Время на прочтение: 9 мин.

9/XII (29 кислева1), среда

С начала месяца не удавалось сесть за дневник. С работы возвращаюсь поздно, засыпаю не емши. Мира обижается, что зря готовит. Мама обижается, что не зажигаем ханукальных свечей, что не говорю ни с ней, ни с Мирой, ни с Эськой. Эська обижается, что не получила до сих пор своих хануке-гелт и что в этом году мы без пончиков, поскольку не смог нигде достать масла. Все обижаются — я же совершенно выжат и не могу никого видеть.

Работаем вторую неделю со служителями культа. Предложил Тугоухову вербовать их в спецосведы, а то у нас сеть такая, что хоть плачь. Рабочие да крестьяне всё. Пишут исправно, по два-три листа за раз, но такие разведут каракули, что глаза сломаешь, пока продерешься через все это. И везде у них контрреволюция да злостно террористическая деятельность против соввласти, а где везде и кто террорист — поди разбери. В общем, толку что от козла молока. Попы хоть пишут без ошибок и клякс не сажают. Скучны, правда, до безобразия. Будем, мол, сотрудничать, только церкву Божию не закрывайте. Тьфу. И главное, все на одно лицо. Вспомнил, мама рассказывала, что она, когда маленькая была, не могла брата Изю среди мальчишек на улице отличить: все ей одинаковыми казались — идут из хедера друг за дружкой, все рыжие, с пейсами, лапсердаки черные, не по размеру, по земле волочатся, бывало. Так и эти в рясах своих.

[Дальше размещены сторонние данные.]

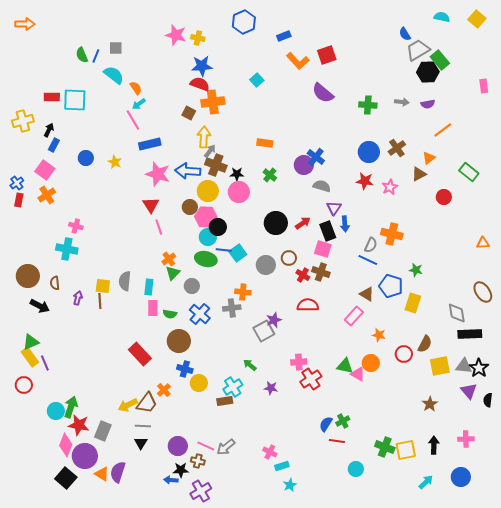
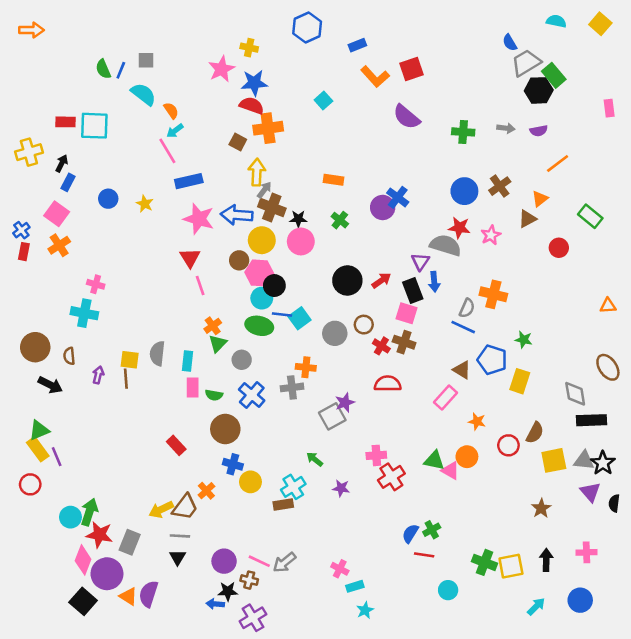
pink star: (176, 35) -> (222, 69), moved, turned 30
gray semicircle: (322, 186) -> (446, 245), moved, size x1.4
red rectangle: (140, 354) -> (176, 445), size x0.7

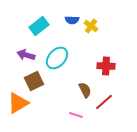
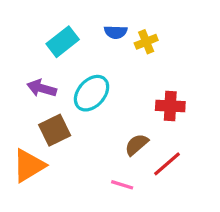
yellow cross: (91, 26) -> (146, 42), turned 32
brown semicircle: (85, 90) -> (137, 145), turned -105

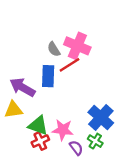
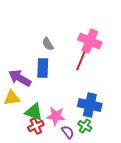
pink cross: (77, 46) -> (90, 41), moved
red line: (69, 65) -> (81, 61), moved, turned -36
blue cross: (101, 118) -> (90, 105), turned -30

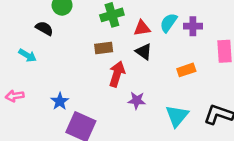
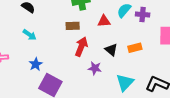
red triangle: (142, 28) -> (104, 21), moved
black triangle: (144, 52) -> (111, 50), moved
cyan arrow: (28, 55) -> (30, 35), moved

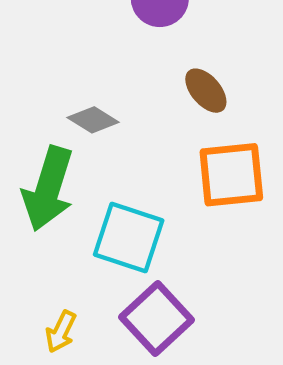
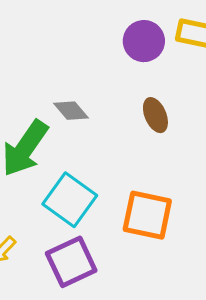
orange square: (231, 175) -> (147, 215), moved

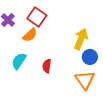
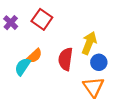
orange semicircle: (30, 35) -> (34, 56), moved
red semicircle: (47, 66) -> (66, 59), moved, size x1.5

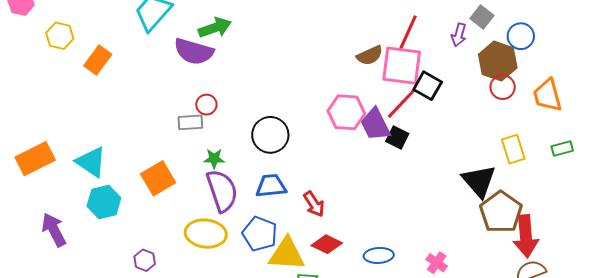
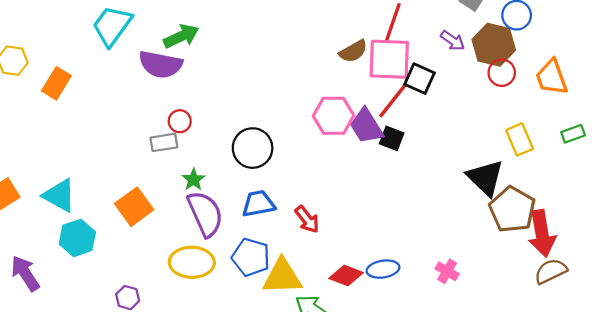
purple arrow: (459, 35) -> (453, 41), moved, turned -65
green star: (214, 159) -> (194, 180), turned -30
red diamond: (327, 244) -> (346, 276), moved

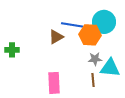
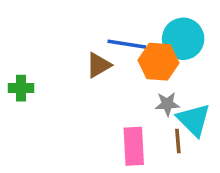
cyan triangle: (110, 68) -> (194, 120), turned 40
brown line: (93, 80) -> (178, 141), moved
pink rectangle: (54, 83) -> (134, 146), moved

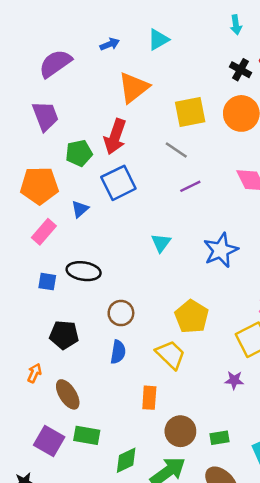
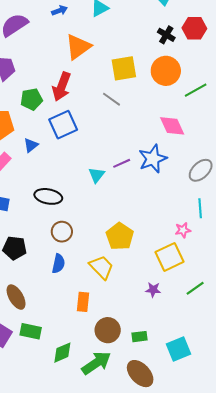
purple line: (190, 186) -> (122, 163), moved
blue star: (221, 250) -> (153, 159), moved
black ellipse: (84, 271) -> (48, 196), moved

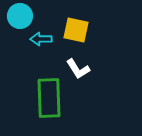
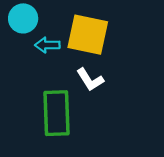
yellow square: (76, 30) -> (88, 35), size x1.4

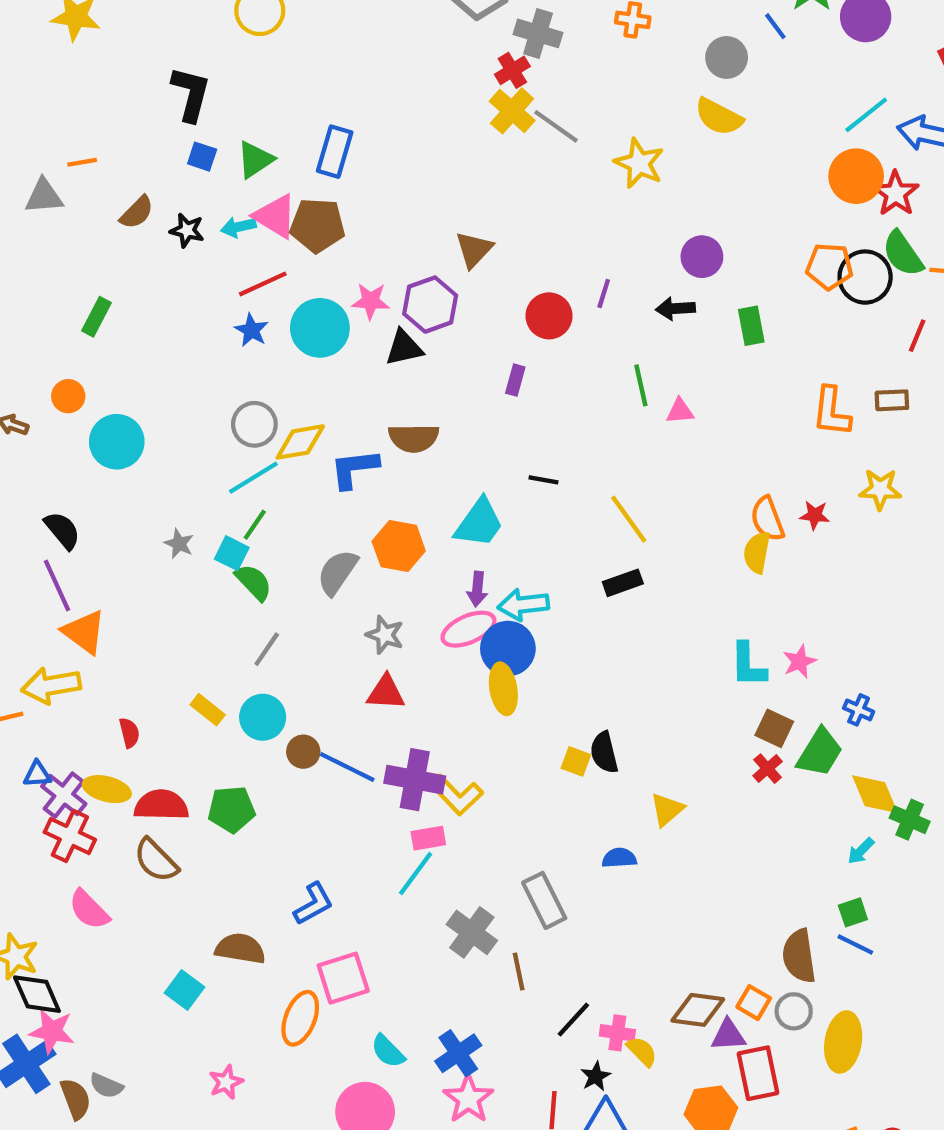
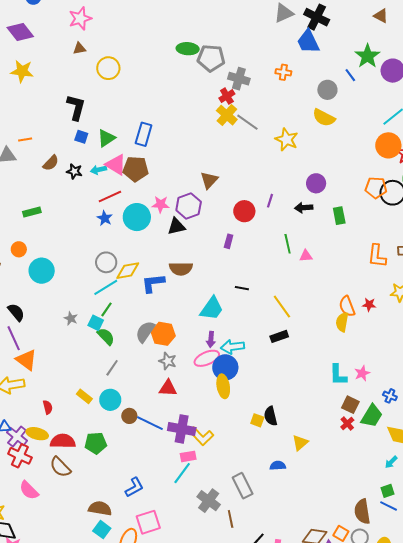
green rectangle: (96, 317) -> (32, 212), turned 48
orange hexagon: (399, 546) -> (163, 334), moved
cyan square: (185, 990) -> (102, 530), moved

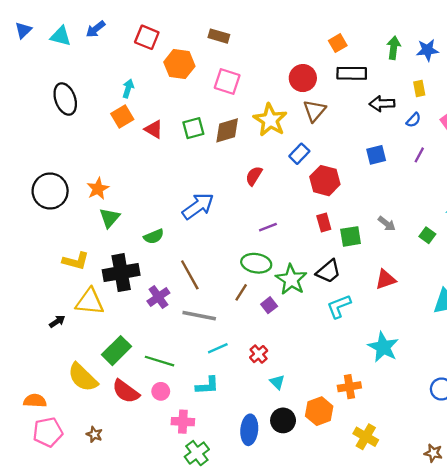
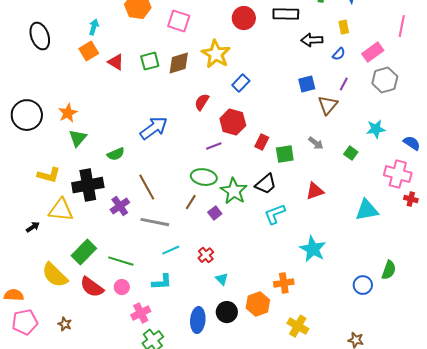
brown triangle: (314, 111) -> (328, 105), moved
red hexagon: (325, 181) -> (233, 122), moved
red rectangle: (324, 222) -> (262, 142), turned 42
pink cross: (183, 422) -> (141, 313), turned -30

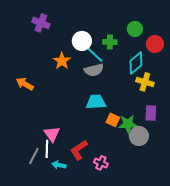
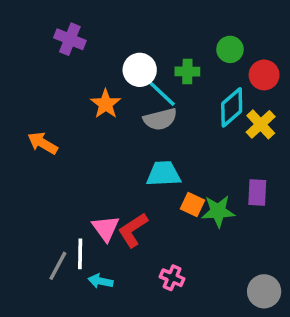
yellow cross: (145, 82) -> (261, 124), moved, turned 30
pink triangle: (52, 134) -> (106, 228), moved
gray circle: (139, 136) -> (264, 291), moved
red L-shape: (79, 150) -> (133, 230), moved

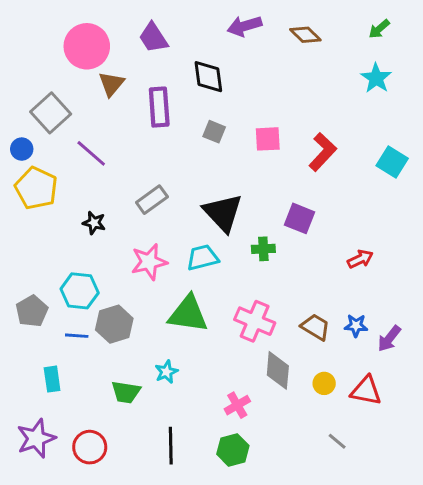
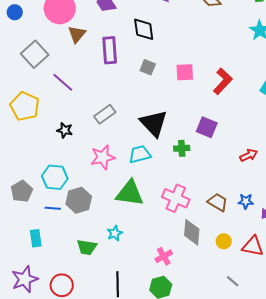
blue circle: (22, 149) -> (15, 12), moved

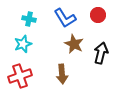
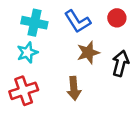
cyan cross: (29, 19) -> (34, 23), size x1.5
brown star: (74, 44) -> (88, 53), turned 30

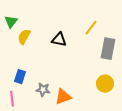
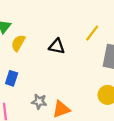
blue rectangle: (20, 77) -> (12, 78), moved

А сегодня попался один любопытный. Звать Пётр Здоров. Такая странная фамилия, с ударением на первом «о». Из бедных крестьян, сирота. Отдали его на воспитание в Покровский монастырь. Тот самый, где сейчас дом инвалидов. Тугоухов предупреждал, что, мол, энергичен, развит, ненавидит советскую власть — хитрый и сильный враг. А этот враг взял да и заснул у меня в кабинете, пока я протокол писал. Тоже небось с людьми работает да еще не ест ничего. Предложил ему Мириных латкес — отказался. Пост, мол, у него. Строгий. Чудак-человек. Живот уж к спине подвело, а все в свой опиум верит. Уговорил-таки немного латкес для дочки взять. У него дочка младшая как наша Эська, осенью в школу пойдет. И еще старших двое. Тоже небось не видит их, а жена обижается. Жена у него — сестра того Архангельского, которого мы вели по делу епископа Палладия. Тугоухов всё говорил, сильная контра. Только он и про этого Здорова говорил, что сильный. А оказался тот ещё шлимазл. Даром что два метра ростом и в плечах широк. Голос у него красивый, густой. Должен петь хорошо. В деле написано: начинал регентом. Интересно было бы с таким потолковать запросто, не по работе. Может, удастся еще?

Надо заканчивать: глаза слипаются, завтра рано вставать, да и керосина в лампе почти не осталось.

Не забыть оставить Эське хануке-гелт!!! (Подчёркнуто красным карандашом).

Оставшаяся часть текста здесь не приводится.